**Task to carry out:** Starting with the first line and ending with the last, copy the entries word for word.
···
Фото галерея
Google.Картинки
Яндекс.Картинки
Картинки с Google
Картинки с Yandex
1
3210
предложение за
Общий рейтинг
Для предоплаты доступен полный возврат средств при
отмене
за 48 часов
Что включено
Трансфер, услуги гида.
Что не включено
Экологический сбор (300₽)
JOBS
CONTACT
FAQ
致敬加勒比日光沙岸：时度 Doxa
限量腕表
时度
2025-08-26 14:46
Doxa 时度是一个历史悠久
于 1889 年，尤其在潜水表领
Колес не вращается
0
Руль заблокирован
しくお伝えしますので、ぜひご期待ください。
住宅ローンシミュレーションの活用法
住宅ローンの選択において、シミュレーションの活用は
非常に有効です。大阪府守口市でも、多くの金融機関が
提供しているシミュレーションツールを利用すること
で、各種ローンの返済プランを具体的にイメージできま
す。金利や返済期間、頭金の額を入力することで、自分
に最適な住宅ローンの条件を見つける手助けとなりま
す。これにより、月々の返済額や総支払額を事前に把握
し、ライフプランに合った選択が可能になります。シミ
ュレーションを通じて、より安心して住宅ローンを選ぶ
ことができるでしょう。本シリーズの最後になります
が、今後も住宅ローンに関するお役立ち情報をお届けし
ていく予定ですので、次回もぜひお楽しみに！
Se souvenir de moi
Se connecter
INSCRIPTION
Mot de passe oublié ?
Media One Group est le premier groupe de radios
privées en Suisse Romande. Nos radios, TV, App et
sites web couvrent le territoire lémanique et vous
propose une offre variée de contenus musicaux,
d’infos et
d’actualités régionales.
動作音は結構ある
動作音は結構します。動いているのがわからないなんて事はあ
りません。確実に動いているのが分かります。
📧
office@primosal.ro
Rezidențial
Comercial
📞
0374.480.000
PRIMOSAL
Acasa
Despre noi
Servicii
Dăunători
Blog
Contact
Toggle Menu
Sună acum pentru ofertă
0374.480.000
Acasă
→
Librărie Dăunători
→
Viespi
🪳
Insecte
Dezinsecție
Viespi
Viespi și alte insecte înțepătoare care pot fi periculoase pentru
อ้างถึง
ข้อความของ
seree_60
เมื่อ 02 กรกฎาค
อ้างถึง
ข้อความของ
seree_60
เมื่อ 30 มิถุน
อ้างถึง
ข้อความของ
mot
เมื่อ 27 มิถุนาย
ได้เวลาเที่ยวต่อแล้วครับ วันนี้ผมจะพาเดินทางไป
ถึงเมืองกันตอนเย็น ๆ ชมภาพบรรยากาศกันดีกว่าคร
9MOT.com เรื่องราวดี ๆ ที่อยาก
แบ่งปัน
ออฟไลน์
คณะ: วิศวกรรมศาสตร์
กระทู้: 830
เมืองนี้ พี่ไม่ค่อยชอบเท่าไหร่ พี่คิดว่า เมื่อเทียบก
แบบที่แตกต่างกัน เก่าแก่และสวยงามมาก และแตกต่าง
···
**Expected output:**
Фото галерея
Google.Картинки
Яндекс.Картинки
Картинки с Google
Картинки с Yandex
1
3210
предложение за
Общий рейтинг
Для предоплаты доступен полный возврат средств при
отмене
за 48 часов
Что включено
Трансфер, услуги гида.
Что не включено
Экологический сбор (300₽)
JOBS
CONTACT
FAQ
致敬加勒比日光沙岸：时度 Doxa
限量腕表
时度
2025-08-26 14:46
Doxa 时度是一个历史悠久
于 1889 年，尤其在潜水表领
Колес не вращается
0
Руль заблокирован
しくお伝えしますので、ぜひご期待ください。
住宅ローンシミュレーションの活用法
住宅ローンの選択において、シミュレーションの活用は
非常に有効です。大阪府守口市でも、多くの金融機関が
提供しているシミュレーションツールを利用すること
で、各種ローンの返済プランを具体的にイメージできま
す。金利や返済期間、頭金の額を入力することで、自分
に最適な住宅ローンの条件を見つける手助けとなりま
す。これにより、月々の返済額や総支払額を事前に把握
し、ライフプランに合った選択が可能になります。シミ
ュレーションを通じて、より安心して住宅ローンを選ぶ
ことができるでしょう。本シリーズの最後になります
が、今後も住宅ローンに関するお役立ち情報をお届けし
ていく予定ですので、次回もぜひお楽しみに！
Se souvenir de moi
Se connecter
INSCRIPTION
Mot de passe oublié ?
Media One Group est le premier groupe de radios
privées en Suisse Romande. Nos radios, TV, App et
sites web couvrent le territoire lémanique et vous
propose une offre variée de contenus musicaux,
d’infos et
d’actualités régionales.
動作音は結構ある
動作音は結構します。動いているのがわからないなんて事はあ
りません。確実に動いているのが分かります。
📧
office@primosal.ro
Rezidențial
Comercial
📞
0374.480.000
PRIMOSAL
Acasa
Despre noi
Servicii
Dăunători
Blog
Contact
Toggle Menu
Sună acum pentru ofertă
0374.480.000
Acasă
→
Librărie Dăunători
→
Viespi
🪳
Insecte
Dezinsecție
Viespi
Viespi și alte insecte înțepătoare care pot fi periculoase pentru
อ้างถึง
ข้อความของ
seree_60
เมื่อ 02 กรกฎาค
อ้างถึง
ข้อความของ
seree_60
เมื่อ 30 มิถุน
อ้างถึง
ข้อความของ
mot
เมื่อ 27 มิถุนาย
ได้เวลาเที่ยวต่อแล้วครับ วันนี้ผมจะพาเดินทางไป
ถึงเมืองกันตอนเย็น ๆ ชมภาพบรรยากาศกันดีกว่าคร
9MOT.com เรื่องราวดี ๆ ที่อยาก
แบ่งปัน
ออฟไลน์
คณะ: วิศวกรรมศาสตร์
กระทู้: 830
เมืองนี้ พี่ไม่ค่อยชอบเท่าไหร่ พี่คิดว่า เมื่อเทียบก
แบบที่แตกต่างกัน เก่าแก่และสวยงามมาก และแตกต่าง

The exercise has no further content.